**The problem**
It would help if you retyped the data exactly, leaving out the pictures.

Given records START

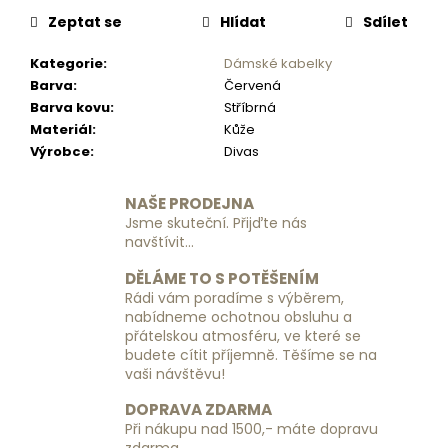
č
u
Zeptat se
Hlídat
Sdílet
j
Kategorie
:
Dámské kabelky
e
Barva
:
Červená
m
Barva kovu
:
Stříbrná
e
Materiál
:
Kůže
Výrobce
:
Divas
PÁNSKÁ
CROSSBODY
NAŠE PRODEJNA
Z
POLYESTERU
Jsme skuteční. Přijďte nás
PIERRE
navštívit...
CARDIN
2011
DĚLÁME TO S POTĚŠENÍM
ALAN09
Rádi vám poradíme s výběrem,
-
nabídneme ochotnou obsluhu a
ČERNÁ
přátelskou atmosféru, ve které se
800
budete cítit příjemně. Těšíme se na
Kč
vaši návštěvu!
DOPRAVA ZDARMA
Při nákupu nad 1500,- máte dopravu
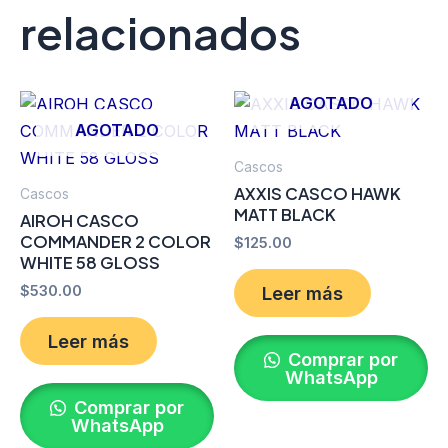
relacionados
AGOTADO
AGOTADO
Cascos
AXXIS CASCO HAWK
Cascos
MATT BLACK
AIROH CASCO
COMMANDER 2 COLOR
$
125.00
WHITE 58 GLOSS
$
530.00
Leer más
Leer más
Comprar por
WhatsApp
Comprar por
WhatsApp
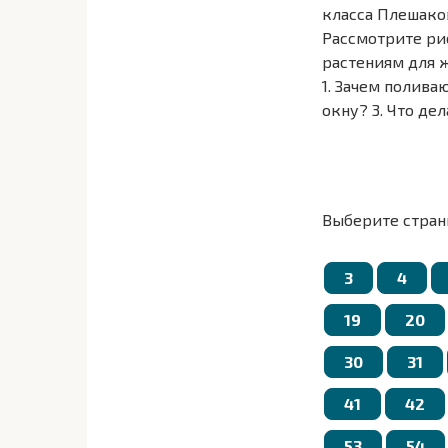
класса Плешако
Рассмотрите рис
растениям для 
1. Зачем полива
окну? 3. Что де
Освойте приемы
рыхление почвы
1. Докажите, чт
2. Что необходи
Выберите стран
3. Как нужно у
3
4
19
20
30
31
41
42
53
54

Given records END

**The answer**
č
u
Zeptat se
Hlídat
Sdílet
j
Kategorie
:
Dámské kabelky
e
Barva
:
Červená
m
Barva kovu
:
Stříbrná
e
Materiál
:
Kůže
Výrobce
:
Divas
PÁNSKÁ
CROSSBODY
NAŠE PRODEJNA
Z
POLYESTERU
Jsme skuteční. Přijďte nás
PIERRE
navštívit...
CARDIN
2011
DĚLÁME TO S POTĚŠENÍM
ALAN09
Rádi vám poradíme s výběrem,
-
nabídneme ochotnou obsluhu a
ČERNÁ
přátelskou atmosféru, ve které se
800
budete cítit příjemně. Těšíme se na
Kč
vaši návštěvu!
DOPRAVA ZDARMA
Při nákupu nad 1500,- máte dopravu
relacionados
AGOTADO
AGOTADO
Cascos
AXXIS CASCO HAWK
Cascos
MATT BLACK
AIROH CASCO
COMMANDER 2 COLOR
$
125.00
WHITE 58 GLOSS
$
530.00
Leer más
Leer más
Comprar por
WhatsApp
Comprar por
WhatsApp
класса Плешако
Рассмотрите рис
растениям для 
1. Зачем полива
окну? 3. Что де
Освойте приемы
рыхление почвы
1. Докажите, чт
2. Что необходи
Выберите стран
3. Как нужно у
3
4
19
20
30
31
41
42
53
54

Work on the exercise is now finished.